Night Shift is Apple’s way of helping iPhone users get to sleep

Night Shift touchscreen Apple ipad

The latest version of the iOS platform includes a color adjustment feature meant to reduce the insomnia from screens.

Among the top points you’ll find on advice to help to avoid insomnia and improve your ability to sleep at night is to cut off screen time for a certain length of time before you head to bed at night, but the new Night Shift feature from Apple has been created to help to skip that step.

The update to iOS is meant to be easier on the eyes and has been designed not to harm your sleep.
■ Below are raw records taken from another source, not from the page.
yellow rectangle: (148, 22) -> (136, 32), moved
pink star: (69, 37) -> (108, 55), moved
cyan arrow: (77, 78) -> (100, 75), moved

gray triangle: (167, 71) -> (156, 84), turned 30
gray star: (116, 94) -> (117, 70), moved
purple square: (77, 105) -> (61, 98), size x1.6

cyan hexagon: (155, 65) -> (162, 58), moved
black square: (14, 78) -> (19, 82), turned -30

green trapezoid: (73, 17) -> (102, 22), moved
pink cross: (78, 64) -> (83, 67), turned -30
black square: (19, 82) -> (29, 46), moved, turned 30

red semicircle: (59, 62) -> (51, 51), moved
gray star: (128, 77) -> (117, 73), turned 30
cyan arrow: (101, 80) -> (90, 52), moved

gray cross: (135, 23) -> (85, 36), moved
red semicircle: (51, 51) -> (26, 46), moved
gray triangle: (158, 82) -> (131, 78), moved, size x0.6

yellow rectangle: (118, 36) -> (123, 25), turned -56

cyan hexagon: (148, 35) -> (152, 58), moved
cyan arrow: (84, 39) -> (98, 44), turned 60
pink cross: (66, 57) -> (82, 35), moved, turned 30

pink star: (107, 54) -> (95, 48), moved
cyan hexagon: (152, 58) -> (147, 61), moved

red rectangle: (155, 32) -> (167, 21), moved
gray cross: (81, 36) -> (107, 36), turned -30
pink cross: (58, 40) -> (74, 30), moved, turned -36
Many people find that exposure to mobile device screens too close to bedtime can cause harm to sleeping habits. The idea is that the exposure of the eyes to light from the screen stops the body from flipping into “wind down” mode. Said simply, it tricks the body into thinking it’s still daytime so it’s not yet time to fall asleep. Warnings against the use of smartphones in bed are becoming quite commonplace as they lead many people to struggle to gain the rest they need. Night Shift has been created to alter the device screen’s color and, therefore, the light it produces.
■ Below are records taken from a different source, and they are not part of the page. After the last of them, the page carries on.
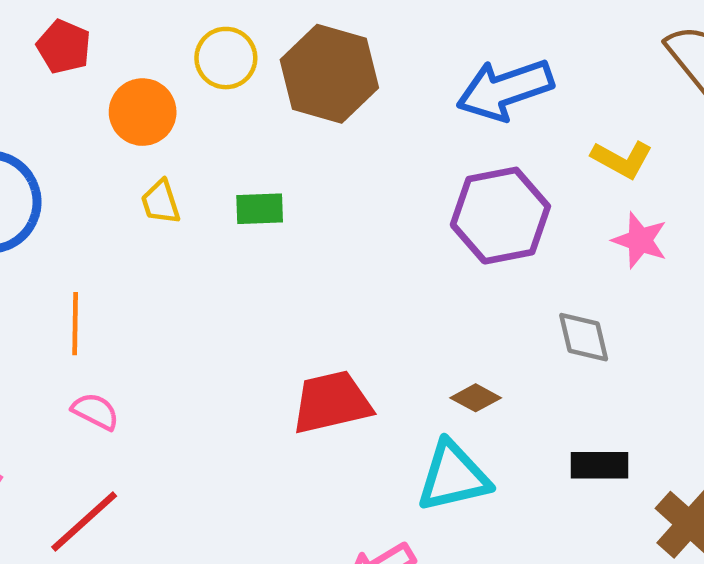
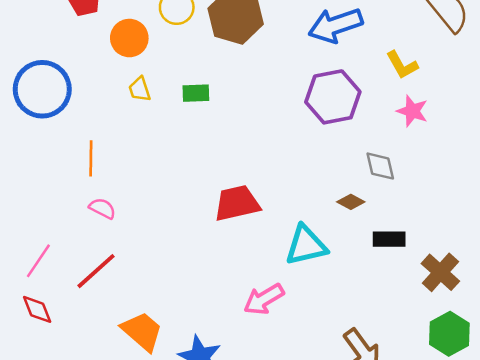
yellow L-shape: (622, 159) -> (402, 65), turned 32
brown diamond: (476, 398) -> (351, 202), moved

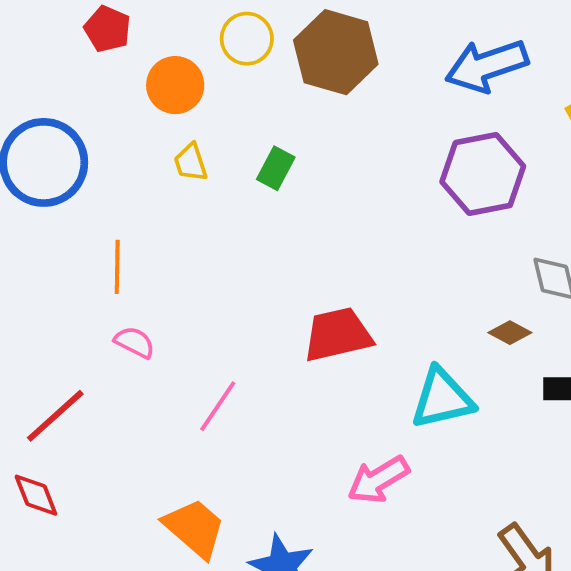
green rectangle: (196, 93) -> (276, 168), turned -60
pink line: (38, 261) -> (218, 406), moved
red line: (96, 271) -> (55, 416), moved

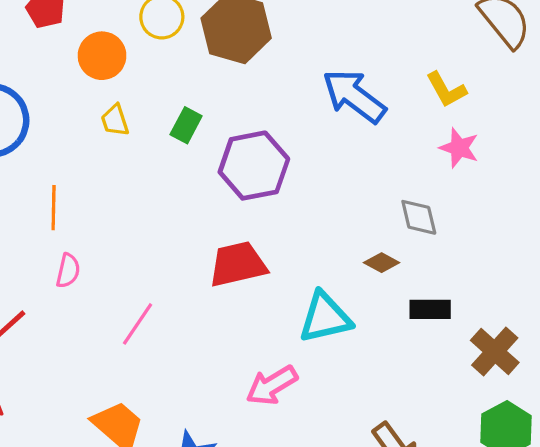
blue arrow: (487, 66) -> (354, 96), moved, turned 56
purple hexagon: (483, 174) -> (254, 166), moved
pink semicircle: (135, 342) -> (68, 271), turned 76

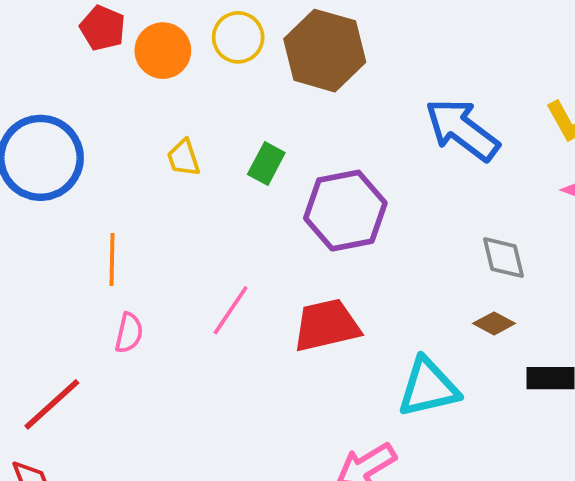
orange circle: (102, 56) -> (163, 51), moved
gray diamond: (419, 217) -> (503, 258), moved
pink line: (138, 324) -> (231, 310), moved

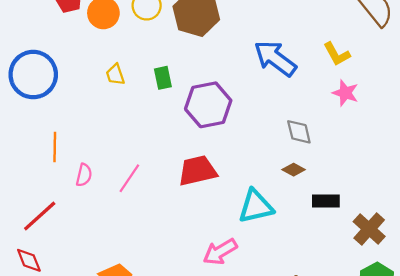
green rectangle: (266, 163) -> (163, 78), turned -40
orange line: (112, 259) -> (55, 147), moved
pink line: (231, 310) -> (129, 178), moved

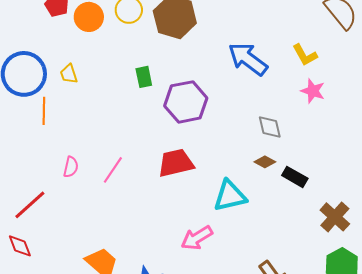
yellow trapezoid: (115, 75) -> (69, 74), moved
orange line: (55, 147) -> (44, 111), moved
black rectangle: (326, 201) -> (295, 177), moved, turned 30

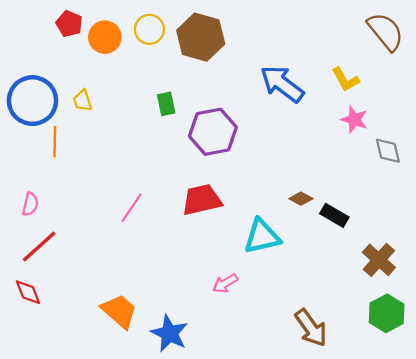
gray diamond: (270, 127) -> (388, 151), moved
pink semicircle: (71, 167) -> (30, 204), moved
pink arrow: (197, 238) -> (225, 283), size x0.7

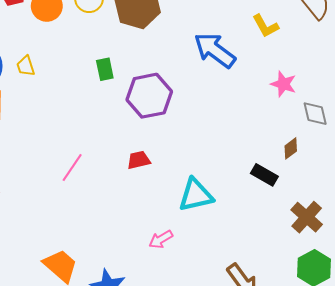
yellow L-shape: (345, 79) -> (265, 26), moved
brown diamond: (301, 199) -> (291, 148), moved, turned -65
red trapezoid: (202, 200) -> (139, 160), size x0.6

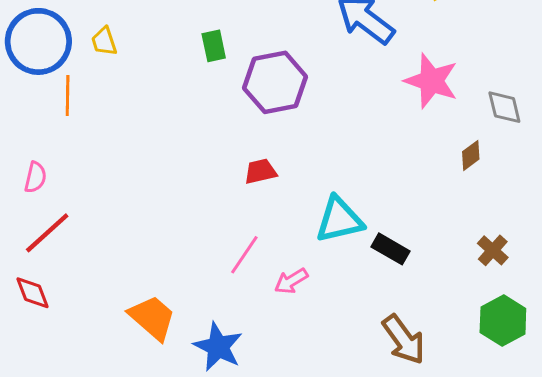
pink star: (283, 84) -> (431, 81), moved, size x1.5
pink line: (72, 167) -> (244, 255), moved
black rectangle: (264, 175) -> (390, 249), moved
brown cross: (307, 217) -> (493, 250), size x0.7

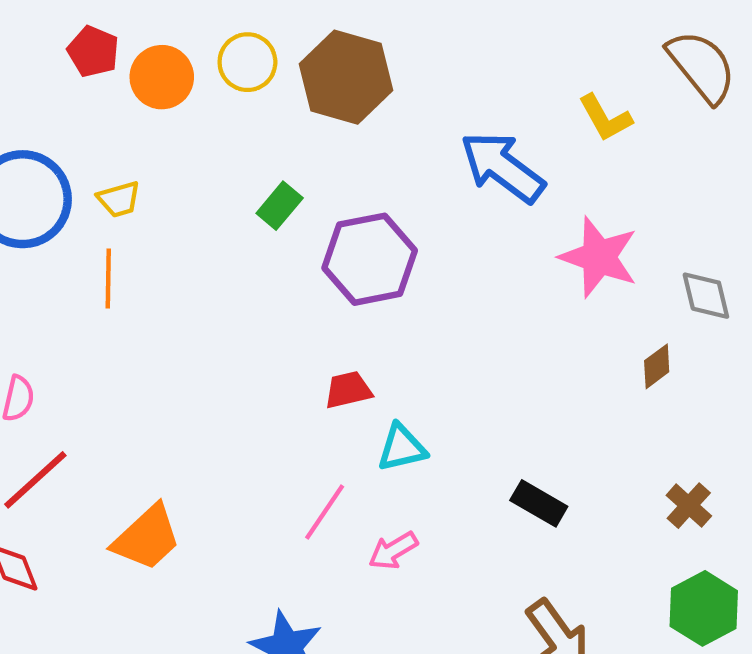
yellow trapezoid: (104, 41) -> (119, 199), turned -88
green rectangle: (214, 46) -> (280, 206), turned 52
orange line: (68, 96) -> (108, 278), moved
cyan triangle: (339, 220) -> (402, 448), moved, size x0.7
orange trapezoid: (152, 318) -> (147, 538), moved, turned 96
If Night Shift works, it would mean that iPhone and iPad owners could use their devices whenever they want.

Night Shift touchscreen Apple ipadThe feature is currently in beta mode in the iOS 9.3 version. It uses the time of day where the user is currently located, in order to alter the screen color. In the evening, blue light starts to be removed from the screen’s display. Blue light is among the wavelengths that have some of the biggest impacts on the natural sleeping and waking cycles of the body. This is why white and blue light therapy is often used for people who struggle to get up in the morning or who need more daylight exposure to avoid seasonal affective disorder (S.A.D.).
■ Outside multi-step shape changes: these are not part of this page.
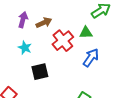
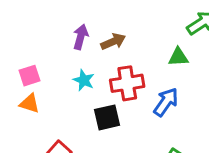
red cross: (63, 41) -> (127, 83), moved, turned 30
blue arrow: (91, 58) -> (166, 102), moved

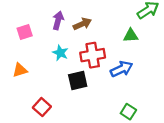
pink square: (29, 76) -> (25, 32), moved
blue arrow: (166, 102) -> (122, 69), turned 30
orange triangle: (29, 104) -> (20, 70), turned -35

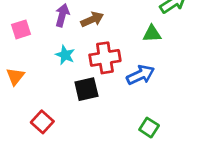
orange triangle: (20, 70) -> (15, 76), turned -35

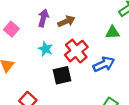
pink square: (21, 29) -> (11, 29), turned -32
red cross: (105, 58) -> (76, 51), turned -30

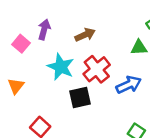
purple arrow: (43, 18) -> (44, 30), moved
cyan star: (46, 49) -> (61, 67), size x1.5

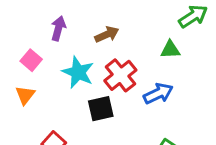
pink square: (21, 44) -> (31, 60), moved

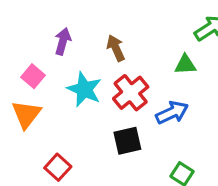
brown arrow: (107, 34) -> (116, 48), turned -90
orange triangle: (25, 95) -> (26, 114), size x1.4
black square: (101, 109) -> (127, 141), moved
The hope is that by filtering out much of the blue light, the screen will have a warmer looking color (as it will appear more yellow and orange) so that it will be easier on the eyes at night and will have a reduced impact on the body’s ability to fall asleep. The iOS 9.3 preview from Apple said it “may even help you get a good night’s sleep.”

That said, psychologists are warning that it isn’t just the blue light from the device that causes people to stay awake. The Night Shift from Apple’s iOS upgrade will take care of that, but it won’t take care of the fact that the devices are stimulating through the social media, games, videos and other never-ending media they have to offer.